The answer is the set of lines that include "button", copied from the data below.
[Opening The input section]
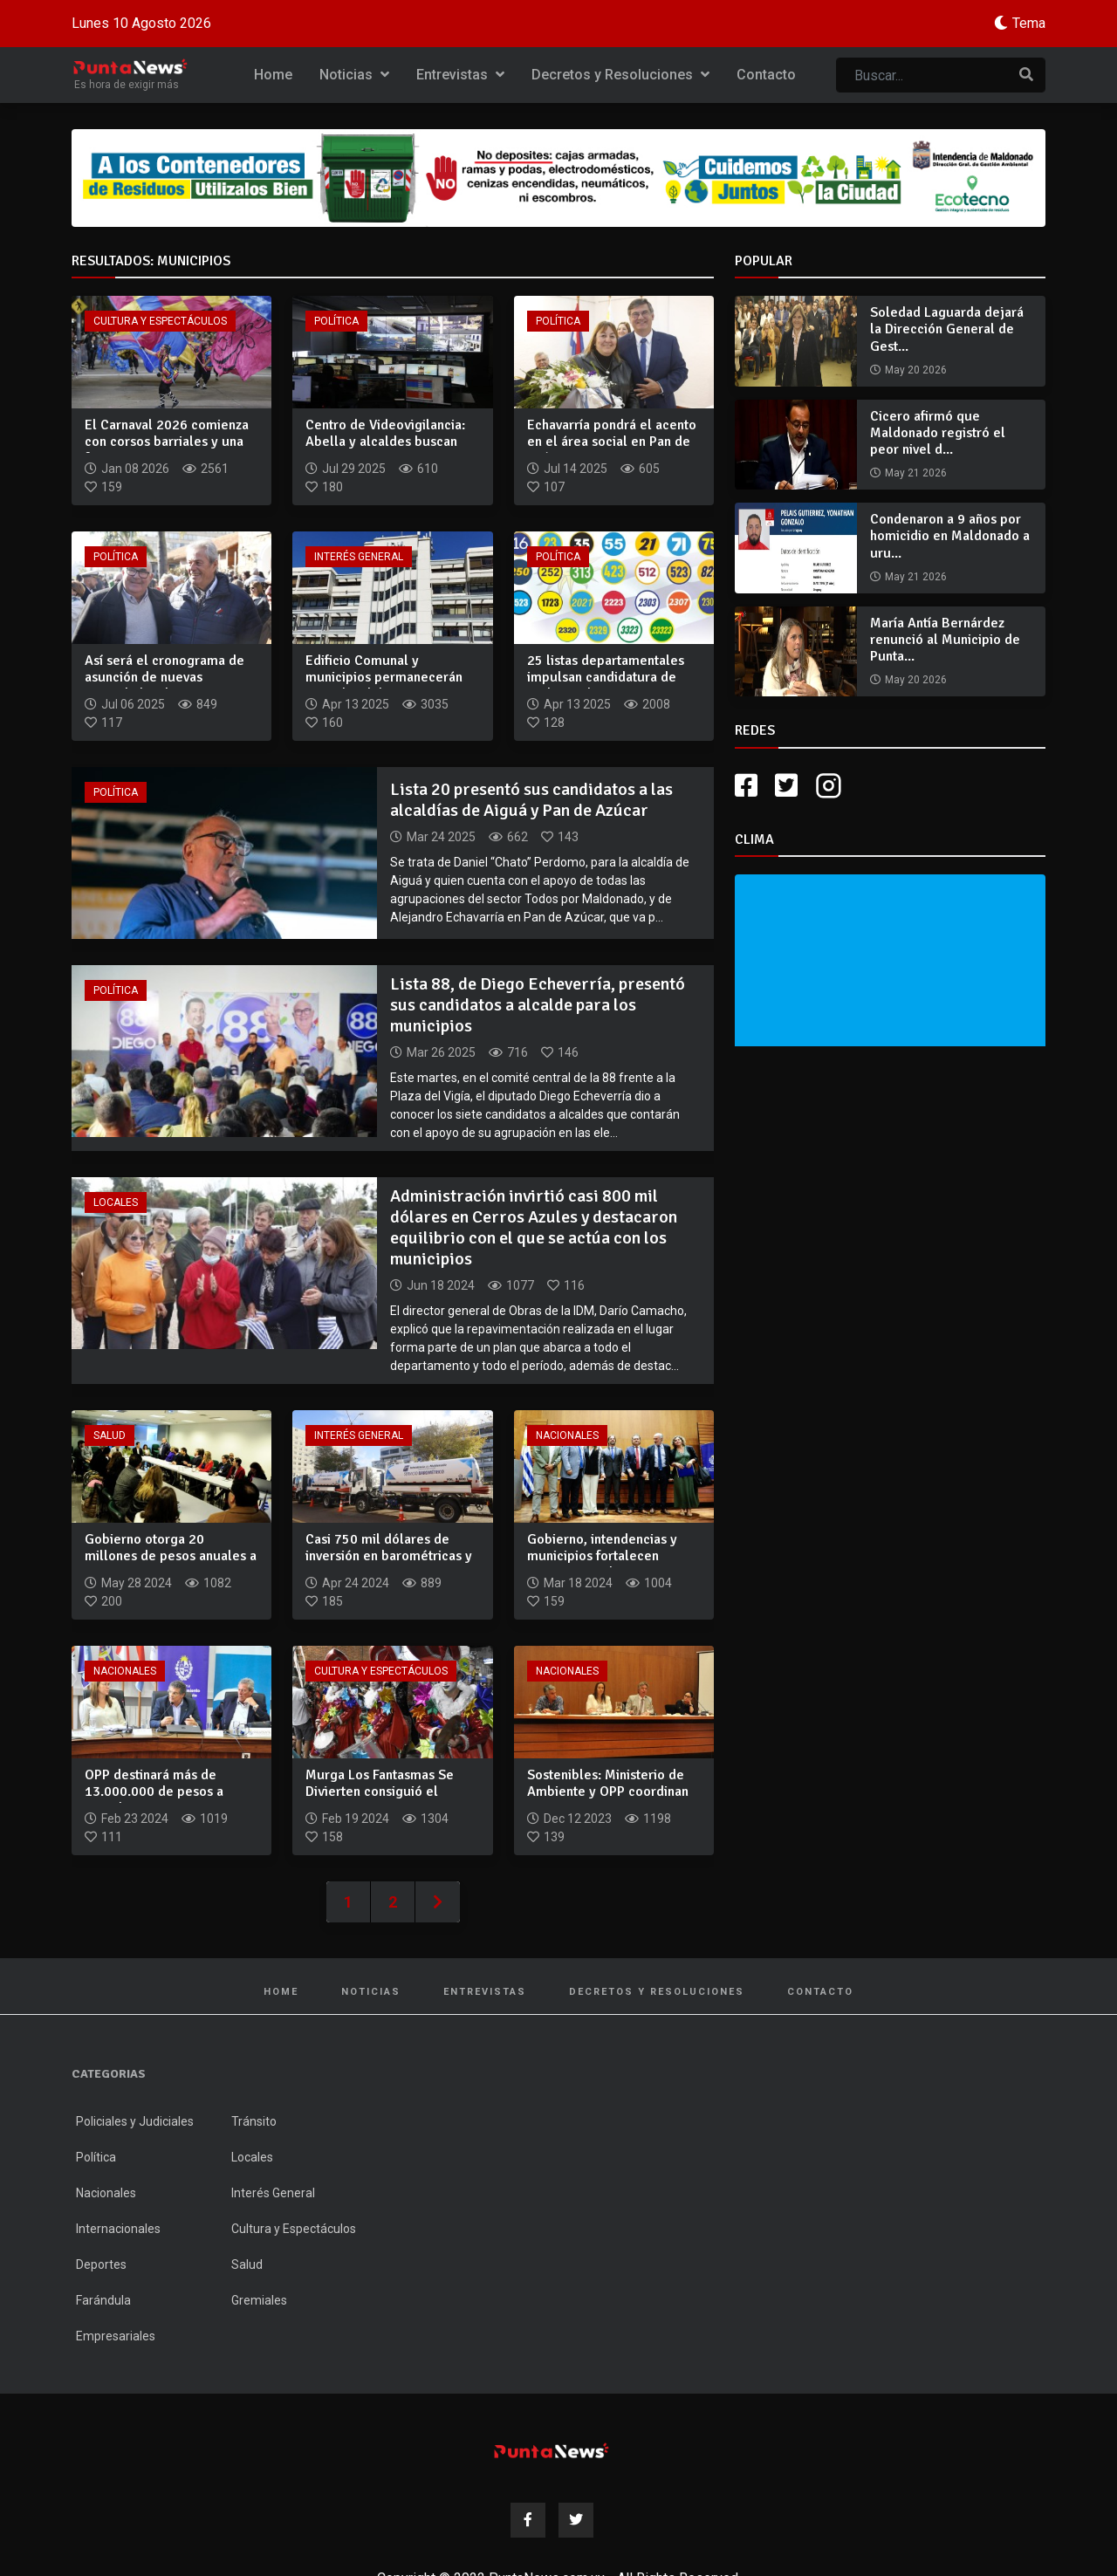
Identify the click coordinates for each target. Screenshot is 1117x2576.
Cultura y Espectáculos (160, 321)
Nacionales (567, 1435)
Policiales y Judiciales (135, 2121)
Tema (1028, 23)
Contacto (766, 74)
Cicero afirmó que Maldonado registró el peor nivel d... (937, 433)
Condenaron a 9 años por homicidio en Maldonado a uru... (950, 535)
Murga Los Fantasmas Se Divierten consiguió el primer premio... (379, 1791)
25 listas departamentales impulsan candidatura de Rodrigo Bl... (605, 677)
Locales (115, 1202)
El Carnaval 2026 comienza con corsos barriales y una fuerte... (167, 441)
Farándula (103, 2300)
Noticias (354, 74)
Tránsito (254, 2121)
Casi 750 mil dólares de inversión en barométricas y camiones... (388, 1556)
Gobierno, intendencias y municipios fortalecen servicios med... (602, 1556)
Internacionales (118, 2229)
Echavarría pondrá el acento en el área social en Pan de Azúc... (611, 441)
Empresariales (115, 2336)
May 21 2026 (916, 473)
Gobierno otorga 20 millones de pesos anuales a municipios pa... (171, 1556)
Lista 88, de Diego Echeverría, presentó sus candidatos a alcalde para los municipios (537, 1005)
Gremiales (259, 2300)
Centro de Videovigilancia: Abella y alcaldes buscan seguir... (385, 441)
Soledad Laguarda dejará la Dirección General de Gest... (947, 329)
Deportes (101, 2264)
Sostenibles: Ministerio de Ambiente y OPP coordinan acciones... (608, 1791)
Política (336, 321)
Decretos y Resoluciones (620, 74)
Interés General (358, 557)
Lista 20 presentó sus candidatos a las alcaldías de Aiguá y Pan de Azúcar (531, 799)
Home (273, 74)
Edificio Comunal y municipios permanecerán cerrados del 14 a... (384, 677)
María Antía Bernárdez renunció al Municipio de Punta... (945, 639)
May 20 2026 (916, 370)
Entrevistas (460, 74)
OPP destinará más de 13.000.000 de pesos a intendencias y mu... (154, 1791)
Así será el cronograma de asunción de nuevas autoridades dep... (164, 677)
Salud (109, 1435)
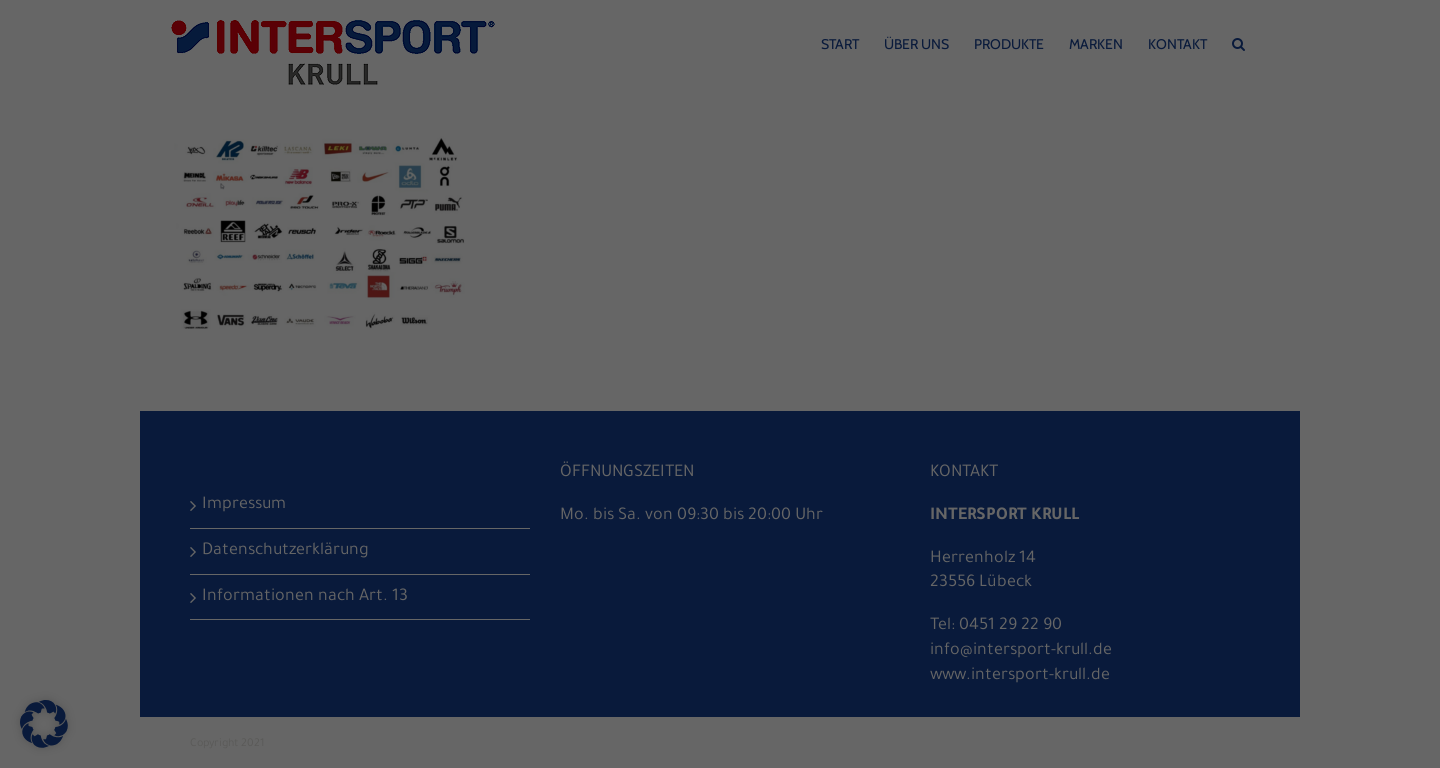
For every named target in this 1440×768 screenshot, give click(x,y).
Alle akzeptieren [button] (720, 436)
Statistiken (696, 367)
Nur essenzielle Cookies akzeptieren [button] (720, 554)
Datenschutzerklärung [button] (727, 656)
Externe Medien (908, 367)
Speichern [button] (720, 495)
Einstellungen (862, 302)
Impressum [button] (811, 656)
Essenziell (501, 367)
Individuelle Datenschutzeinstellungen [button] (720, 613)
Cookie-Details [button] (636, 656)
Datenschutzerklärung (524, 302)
[Closing The input section]
** Written reply **
Alle akzeptieren [button] (720, 436)
Nur essenzielle Cookies akzeptieren [button] (720, 554)
Datenschutzerklärung [button] (727, 656)
Speichern [button] (720, 495)
Impressum [button] (811, 656)
Individuelle Datenschutzeinstellungen [button] (720, 613)
Cookie-Details [button] (636, 656)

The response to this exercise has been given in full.